Aboard Betsy’s Biscuit Bomber — The restored C-47 World War II military plane flew in formation over the Hudson River under bright skies, flanked by other aircraft, passing the New York City skyline and Statue of Liberty — a picturesque sight, unlike the strife of 75 years ago.
On Sunday, the fleet of restored aircraft, known as the D-Day Squadron formed by the nonprofit Tunison Foundation, will depart from the Waterbury-Oxford Airport for Normandy, France, to mark the 75th anniversary of D-Day, stopping along the way at refueling stations in Greenland, Iceland and Scotland that were used during the war.
The trip will culminate on June 6 with Daks over Normandy, a flyover of more than 30 international aircraft, which will drop 250 paratroopers in authentic Allied uniforms over the original 1944 drop zones.
On D-Day, now considered the beginning of the end of the war, troops from the Allied powers U.S., Great Britain and Canada arrived by land, air and sea on the shores of five separate beaches in Normandy to invade Nazi-occupied France, an operation two years in the making.
Not all of the restored C-47s flying from Oxford — considered the workhorse of air transport during the war — were present on D-Day. The C-47 now nicknamed “Betsy’s Biscuit Bomber” for its participation in the Berlin Airlift in 1948, arrived after the Normandy landings. The aircraft served with the 9th Air Force in Europe, and later served with the Belgian, French and Israeli air forces.
Much money, planning and training have gone into the event, which serves both as a way to educate the public, particularly younger generations, on this significant time in history, and to honor the soldiers who took part, like retired Lt. Col. David Hamilton of the U.S. Army Air Force. He was among the first Americans to arrive in Normandy in the early hours of June 6, 1944.
“It felt familiar,” Hamilton, 96, a World War II Pathfinder, said after flying in the C-47 nicknamed “D-Day Doll.”

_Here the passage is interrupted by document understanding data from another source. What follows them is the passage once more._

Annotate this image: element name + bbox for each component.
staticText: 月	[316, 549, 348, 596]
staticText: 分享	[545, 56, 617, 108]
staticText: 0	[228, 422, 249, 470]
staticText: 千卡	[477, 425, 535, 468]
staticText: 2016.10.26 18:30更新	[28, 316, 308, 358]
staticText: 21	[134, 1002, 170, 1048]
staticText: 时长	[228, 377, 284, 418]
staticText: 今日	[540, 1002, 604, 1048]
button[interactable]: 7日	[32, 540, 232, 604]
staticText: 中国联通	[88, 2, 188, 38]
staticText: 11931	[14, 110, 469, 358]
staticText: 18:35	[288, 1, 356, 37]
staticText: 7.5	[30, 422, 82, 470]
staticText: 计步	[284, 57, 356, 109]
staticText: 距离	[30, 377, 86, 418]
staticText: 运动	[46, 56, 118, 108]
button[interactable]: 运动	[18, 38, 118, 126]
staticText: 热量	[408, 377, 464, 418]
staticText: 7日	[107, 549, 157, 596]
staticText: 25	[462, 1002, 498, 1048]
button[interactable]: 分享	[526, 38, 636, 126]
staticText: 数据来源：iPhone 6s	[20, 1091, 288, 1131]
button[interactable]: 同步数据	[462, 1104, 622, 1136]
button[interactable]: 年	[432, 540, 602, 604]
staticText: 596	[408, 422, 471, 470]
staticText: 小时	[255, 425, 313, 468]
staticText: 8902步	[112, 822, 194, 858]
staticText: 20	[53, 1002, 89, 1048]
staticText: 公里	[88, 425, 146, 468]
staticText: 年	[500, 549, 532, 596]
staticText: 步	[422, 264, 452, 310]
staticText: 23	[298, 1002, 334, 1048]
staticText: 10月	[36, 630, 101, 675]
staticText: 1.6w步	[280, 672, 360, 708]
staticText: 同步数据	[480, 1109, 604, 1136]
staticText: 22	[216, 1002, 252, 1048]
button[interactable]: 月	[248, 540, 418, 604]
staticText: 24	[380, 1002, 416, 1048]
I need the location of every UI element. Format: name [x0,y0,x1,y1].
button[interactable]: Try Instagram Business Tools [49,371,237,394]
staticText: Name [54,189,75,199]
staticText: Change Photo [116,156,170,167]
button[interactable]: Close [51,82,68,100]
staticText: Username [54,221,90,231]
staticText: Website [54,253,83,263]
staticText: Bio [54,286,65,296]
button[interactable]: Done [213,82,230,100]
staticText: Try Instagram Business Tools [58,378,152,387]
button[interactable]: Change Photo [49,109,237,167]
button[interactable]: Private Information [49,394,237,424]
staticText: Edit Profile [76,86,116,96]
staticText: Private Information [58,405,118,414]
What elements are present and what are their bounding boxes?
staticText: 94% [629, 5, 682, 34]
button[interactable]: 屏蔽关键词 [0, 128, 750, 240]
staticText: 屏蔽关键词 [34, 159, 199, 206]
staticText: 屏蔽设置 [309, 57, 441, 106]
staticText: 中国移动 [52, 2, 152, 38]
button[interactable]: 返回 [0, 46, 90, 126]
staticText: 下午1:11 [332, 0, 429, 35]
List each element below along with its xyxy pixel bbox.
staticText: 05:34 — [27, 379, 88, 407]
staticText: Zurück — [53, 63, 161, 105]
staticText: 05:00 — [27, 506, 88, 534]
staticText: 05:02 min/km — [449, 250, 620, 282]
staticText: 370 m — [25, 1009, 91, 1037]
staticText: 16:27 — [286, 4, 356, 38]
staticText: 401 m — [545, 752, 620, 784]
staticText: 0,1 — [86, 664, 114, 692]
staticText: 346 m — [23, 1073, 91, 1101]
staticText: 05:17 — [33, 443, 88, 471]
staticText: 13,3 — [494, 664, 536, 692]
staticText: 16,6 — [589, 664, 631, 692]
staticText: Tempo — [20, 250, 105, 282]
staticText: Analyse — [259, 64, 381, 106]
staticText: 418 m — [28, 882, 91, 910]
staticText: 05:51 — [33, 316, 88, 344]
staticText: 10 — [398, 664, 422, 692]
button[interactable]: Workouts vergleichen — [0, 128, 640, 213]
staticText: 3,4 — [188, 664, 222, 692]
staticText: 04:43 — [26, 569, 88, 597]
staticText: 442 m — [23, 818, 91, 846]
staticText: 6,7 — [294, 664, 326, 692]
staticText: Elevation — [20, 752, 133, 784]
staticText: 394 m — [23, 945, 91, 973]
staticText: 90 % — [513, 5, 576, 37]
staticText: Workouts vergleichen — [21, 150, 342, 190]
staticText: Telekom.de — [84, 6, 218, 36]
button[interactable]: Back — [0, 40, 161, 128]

Hamilton was among the first Americans to arrive in Normandy, piloting one of the C-47s that dropped more than 13,000 paratroopers behind enemy lines on the eve of D-Day. He recalled arriving to a pitch-black sky with a full moon, and an “infamous cloud cover over the drop zones that couldn’t be reported because of radio silence.”
The magnitude of what Hamilton experienced didn’t hit him until he was flying back home.
“I looked at the radar scope and it looked like you could walk almost from England to France,” he said.
He called his crew to look and sanid, “remember this because this will give you some idea of the magnitude of what we’ve done.”
Now, he said, what strikes him is “that I lived through it,” he said.